PROBLEM REQUIREMENTS: Go to the line below containing "VIDEO KURZ PRE NOVÝ" and print exactly from there through the line containing "Der Preis wird", both included. Print nothing else.

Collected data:
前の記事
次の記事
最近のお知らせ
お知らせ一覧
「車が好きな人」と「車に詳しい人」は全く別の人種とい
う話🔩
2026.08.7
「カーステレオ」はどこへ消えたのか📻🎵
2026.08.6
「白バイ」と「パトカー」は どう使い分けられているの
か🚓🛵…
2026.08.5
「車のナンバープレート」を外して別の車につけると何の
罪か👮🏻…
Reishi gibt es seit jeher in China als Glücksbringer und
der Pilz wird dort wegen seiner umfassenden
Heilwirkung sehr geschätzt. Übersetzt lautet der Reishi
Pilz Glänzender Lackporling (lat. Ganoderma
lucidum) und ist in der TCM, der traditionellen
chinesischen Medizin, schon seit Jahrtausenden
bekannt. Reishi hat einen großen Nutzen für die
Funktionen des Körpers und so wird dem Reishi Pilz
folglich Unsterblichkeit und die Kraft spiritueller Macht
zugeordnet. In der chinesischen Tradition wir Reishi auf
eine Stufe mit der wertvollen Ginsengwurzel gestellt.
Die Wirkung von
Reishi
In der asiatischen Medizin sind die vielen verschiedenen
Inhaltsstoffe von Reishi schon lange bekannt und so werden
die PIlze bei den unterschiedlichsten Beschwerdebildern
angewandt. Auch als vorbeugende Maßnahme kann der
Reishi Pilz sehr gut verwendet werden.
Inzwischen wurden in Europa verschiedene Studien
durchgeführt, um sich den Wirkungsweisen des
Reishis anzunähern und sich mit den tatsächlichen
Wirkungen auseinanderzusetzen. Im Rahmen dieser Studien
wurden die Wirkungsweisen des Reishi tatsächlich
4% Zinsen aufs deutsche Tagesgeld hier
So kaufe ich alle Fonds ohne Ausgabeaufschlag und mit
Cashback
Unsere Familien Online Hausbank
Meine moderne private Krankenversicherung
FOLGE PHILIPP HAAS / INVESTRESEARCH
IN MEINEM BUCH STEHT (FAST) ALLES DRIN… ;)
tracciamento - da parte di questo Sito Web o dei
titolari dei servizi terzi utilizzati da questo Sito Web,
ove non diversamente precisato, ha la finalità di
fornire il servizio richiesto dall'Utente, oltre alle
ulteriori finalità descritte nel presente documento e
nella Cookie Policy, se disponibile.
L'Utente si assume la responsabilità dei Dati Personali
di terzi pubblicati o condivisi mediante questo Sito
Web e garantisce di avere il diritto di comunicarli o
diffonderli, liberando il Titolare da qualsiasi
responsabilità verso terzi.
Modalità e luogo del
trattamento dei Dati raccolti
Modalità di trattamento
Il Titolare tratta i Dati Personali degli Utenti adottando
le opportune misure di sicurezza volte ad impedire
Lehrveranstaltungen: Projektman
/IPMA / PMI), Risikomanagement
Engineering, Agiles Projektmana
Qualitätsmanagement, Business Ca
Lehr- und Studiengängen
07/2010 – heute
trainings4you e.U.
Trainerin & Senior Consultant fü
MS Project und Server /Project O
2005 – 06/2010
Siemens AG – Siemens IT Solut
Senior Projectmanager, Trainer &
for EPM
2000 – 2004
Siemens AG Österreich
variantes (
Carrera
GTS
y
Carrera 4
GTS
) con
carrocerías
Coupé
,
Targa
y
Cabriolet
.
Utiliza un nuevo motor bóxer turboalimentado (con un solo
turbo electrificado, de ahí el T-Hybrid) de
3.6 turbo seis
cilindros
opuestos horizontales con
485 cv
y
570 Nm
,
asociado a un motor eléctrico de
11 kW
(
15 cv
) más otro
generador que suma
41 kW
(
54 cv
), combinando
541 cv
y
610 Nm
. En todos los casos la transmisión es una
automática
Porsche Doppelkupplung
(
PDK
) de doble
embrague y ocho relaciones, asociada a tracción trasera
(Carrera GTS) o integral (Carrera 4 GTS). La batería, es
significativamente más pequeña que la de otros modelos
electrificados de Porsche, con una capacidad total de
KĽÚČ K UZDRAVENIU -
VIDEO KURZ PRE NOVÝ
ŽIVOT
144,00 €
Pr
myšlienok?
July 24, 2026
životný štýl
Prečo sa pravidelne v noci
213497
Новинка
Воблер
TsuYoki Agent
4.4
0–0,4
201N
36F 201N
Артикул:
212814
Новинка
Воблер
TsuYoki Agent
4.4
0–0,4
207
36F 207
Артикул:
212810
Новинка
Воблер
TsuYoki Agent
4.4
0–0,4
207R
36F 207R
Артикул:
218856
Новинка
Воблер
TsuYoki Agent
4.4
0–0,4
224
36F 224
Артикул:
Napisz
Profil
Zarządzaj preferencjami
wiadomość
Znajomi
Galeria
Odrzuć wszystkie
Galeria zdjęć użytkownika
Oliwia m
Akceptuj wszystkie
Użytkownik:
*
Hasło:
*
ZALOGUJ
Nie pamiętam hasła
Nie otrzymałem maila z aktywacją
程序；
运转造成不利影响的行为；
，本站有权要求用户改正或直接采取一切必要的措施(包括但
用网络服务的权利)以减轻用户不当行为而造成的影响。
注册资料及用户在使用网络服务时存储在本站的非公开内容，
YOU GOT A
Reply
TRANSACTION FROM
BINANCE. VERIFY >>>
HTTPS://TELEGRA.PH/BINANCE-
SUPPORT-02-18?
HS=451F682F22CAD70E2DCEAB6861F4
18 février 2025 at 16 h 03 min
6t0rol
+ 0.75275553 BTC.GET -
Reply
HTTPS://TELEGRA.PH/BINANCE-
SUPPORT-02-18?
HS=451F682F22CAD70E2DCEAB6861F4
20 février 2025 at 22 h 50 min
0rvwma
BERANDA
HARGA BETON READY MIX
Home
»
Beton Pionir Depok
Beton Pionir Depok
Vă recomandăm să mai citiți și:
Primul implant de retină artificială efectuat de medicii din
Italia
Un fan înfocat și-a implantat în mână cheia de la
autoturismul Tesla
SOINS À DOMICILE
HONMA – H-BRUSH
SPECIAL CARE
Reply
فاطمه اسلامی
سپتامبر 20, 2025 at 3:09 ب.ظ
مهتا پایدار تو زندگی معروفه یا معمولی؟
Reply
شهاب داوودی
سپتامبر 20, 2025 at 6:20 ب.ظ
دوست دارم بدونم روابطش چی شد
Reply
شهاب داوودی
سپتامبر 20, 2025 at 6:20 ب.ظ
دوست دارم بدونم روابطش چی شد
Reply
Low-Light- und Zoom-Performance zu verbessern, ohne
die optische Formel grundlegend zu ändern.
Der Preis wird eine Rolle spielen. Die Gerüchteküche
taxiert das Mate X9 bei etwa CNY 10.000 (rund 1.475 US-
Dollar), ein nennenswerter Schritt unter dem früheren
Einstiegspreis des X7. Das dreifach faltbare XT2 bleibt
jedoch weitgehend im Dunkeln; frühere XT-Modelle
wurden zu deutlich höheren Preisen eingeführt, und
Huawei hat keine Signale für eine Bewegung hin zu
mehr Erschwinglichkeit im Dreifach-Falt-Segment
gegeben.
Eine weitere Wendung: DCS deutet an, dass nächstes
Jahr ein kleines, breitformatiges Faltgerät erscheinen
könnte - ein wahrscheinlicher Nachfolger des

RESPONSE TO THE EXERCISE:
VIDEO KURZ PRE NOVÝ
ŽIVOT
144,00 €
Pr
myšlienok?
July 24, 2026
životný štýl
Prečo sa pravidelne v noci
213497
Новинка
Воблер
TsuYoki Agent
4.4
0–0,4
201N
36F 201N
Артикул:
212814
Новинка
Воблер
TsuYoki Agent
4.4
0–0,4
207
36F 207
Артикул:
212810
Новинка
Воблер
TsuYoki Agent
4.4
0–0,4
207R
36F 207R
Артикул:
218856
Новинка
Воблер
TsuYoki Agent
4.4
0–0,4
224
36F 224
Артикул:
Napisz
Profil
Zarządzaj preferencjami
wiadomość
Znajomi
Galeria
Odrzuć wszystkie
Galeria zdjęć użytkownika
Oliwia m
Akceptuj wszystkie
Użytkownik:
*
Hasło:
*
ZALOGUJ
Nie pamiętam hasła
Nie otrzymałem maila z aktywacją
程序；
运转造成不利影响的行为；
，本站有权要求用户改正或直接采取一切必要的措施(包括但
用网络服务的权利)以减轻用户不当行为而造成的影响。
注册资料及用户在使用网络服务时存储在本站的非公开内容，
YOU GOT A
Reply
TRANSACTION FROM
BINANCE. VERIFY >>>
HTTPS://TELEGRA.PH/BINANCE-
SUPPORT-02-18?
HS=451F682F22CAD70E2DCEAB6861F4
18 février 2025 at 16 h 03 min
6t0rol
+ 0.75275553 BTC.GET -
Reply
HTTPS://TELEGRA.PH/BINANCE-
SUPPORT-02-18?
HS=451F682F22CAD70E2DCEAB6861F4
20 février 2025 at 22 h 50 min
0rvwma
BERANDA
HARGA BETON READY MIX
Home
»
Beton Pionir Depok
Beton Pionir Depok
Vă recomandăm să mai citiți și:
Primul implant de retină artificială efectuat de medicii din
Italia
Un fan înfocat și-a implantat în mână cheia de la
autoturismul Tesla
SOINS À DOMICILE
HONMA – H-BRUSH
SPECIAL CARE
Reply
فاطمه اسلامی
سپتامبر 20, 2025 at 3:09 ب.ظ
مهتا پایدار تو زندگی معروفه یا معمولی؟
Reply
شهاب داوودی
سپتامبر 20, 2025 at 6:20 ب.ظ
دوست دارم بدونم روابطش چی شد
Reply
شهاب داوودی
سپتامبر 20, 2025 at 6:20 ب.ظ
دوست دارم بدونم روابطش چی شد
Reply
Low-Light- und Zoom-Performance zu verbessern, ohne
die optische Formel grundlegend zu ändern.
Der Preis wird eine Rolle spielen. Die Gerüchteküche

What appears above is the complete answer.